The TEFL coordinator recognizes that students who enjoy class are more likely to continue their studies, which is why she recently designed a new engaging curriculum.

“I’m excited about it,” she said. “I really hope the students will like it and I hope that it will be useful.”

Among the changes: Creating six new textbooks, adding more interactive activities and providing extra guidance for first-time teachers.

“I feel that a lot of English textbooks are very westernized,” said Megan, explaining that the books often reference Western culture or use Western names and images. “I’ve worked a lot with textbooks as an English teacher and I just don’t always find them as useful as they could be.”

But the new texts incorporate Middle Eastern culture, which she hopes will be more interesting for CRP’s students.

As for the interactive parts of the program, Megan said she designed a variety of activities that involve pair work or the entire class so no individual student will feel self-conscious. Explaining that CRP’s beneficiaries are recovering from trauma, she said it was important to create a curriculum that doesn’t make anyone feel anxious.

“We don’t want people to be nervous about learning a new language,” she said. “We don’t want to put anyone on the spot.”

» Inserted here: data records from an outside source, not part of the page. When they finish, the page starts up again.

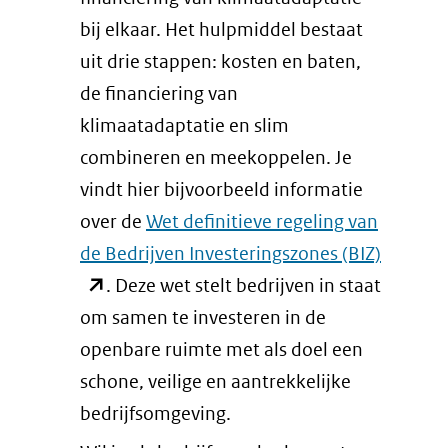
bij elkaar. Het hulpmiddel bestaat
uit drie stappen: kosten en baten,
de financiering van
klimaatadaptatie en slim
combineren en meekoppelen. Je
vindt hier bijvoorbeeld informatie
over de
Wet definitieve regeling van
(opent
de Bedrijven Investeringszones (BIZ)
in
. Deze wet stelt bedrijven in staat
nieuw
om samen te investeren in de
venster)
openbare ruimte met als doel een
(verwijs
schone, veilige en aantrekkelijke
naar
bedrijfsomgeving.
een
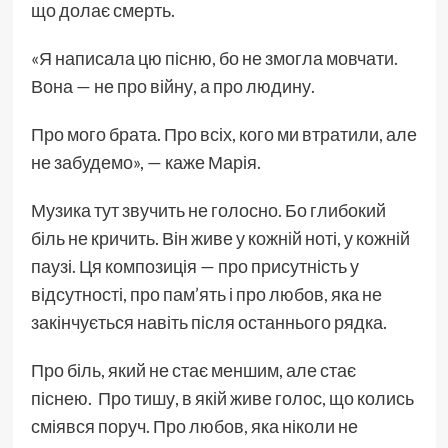
що долає смерть.
«Я написала цю пісню, бо не змогла мовчати.
Вона — не про війну, а про людину.
Про мого брата. Про всіх, кого ми втратили, але
не забудемо», — каже Марія.
Музика тут звучить не голосно. Бо глибокий
біль не кричить. Він живе у кожній ноті, у кожній
паузі. Ця композиція — про присутність у
відсутності, про пам’ять і про любов, яка не
закінчується навіть після останнього рядка.
Про біль, який не стає меншим, але стає
піснею. Про тишу, в якій живе голос, що колись
сміявся поруч. Про любов, яка ніколи не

Additionally, Megan mixed up the activities to help all types of learners — visual, auditory and kinesthetic — get the most out of class. CRP’s English teachers should also benefit from the updated curriculum, as it includes more instructions to help guide those who are new to teaching.

Megan hopes the new program will get beneficiaries excited about learning. CRP teaches about 200 students per semester, and she wants them all to progress with their studies. Learning English can expand educational and employment opportunities, she explained, and it often makes life easier for refugees.

“Many people want to learn English because they want to be resettled,” Megan said. “But I think it’s also crucial because it’s going to open-up your world when you can communicate with people from different countries. And when you’re advocating for your own rights and going through the resettlement process, often you’re dealing with an international audience.”

Although Megan’s enjoyed her time with CRP, she’s moving on to a new adventure this week. But she’s confident that her replacement, Haneen, will be an amazing new TEFL coordinator.

“Haneen has been a huge light in my life these past months,” she said. “I watched her grow from being a student in the English program, to a volunteer English teacher, then the English program intern, and now the TEFL Coordinator. Watching the professional development of a great human being and friend has definitely been the highlight of my time at CRP.”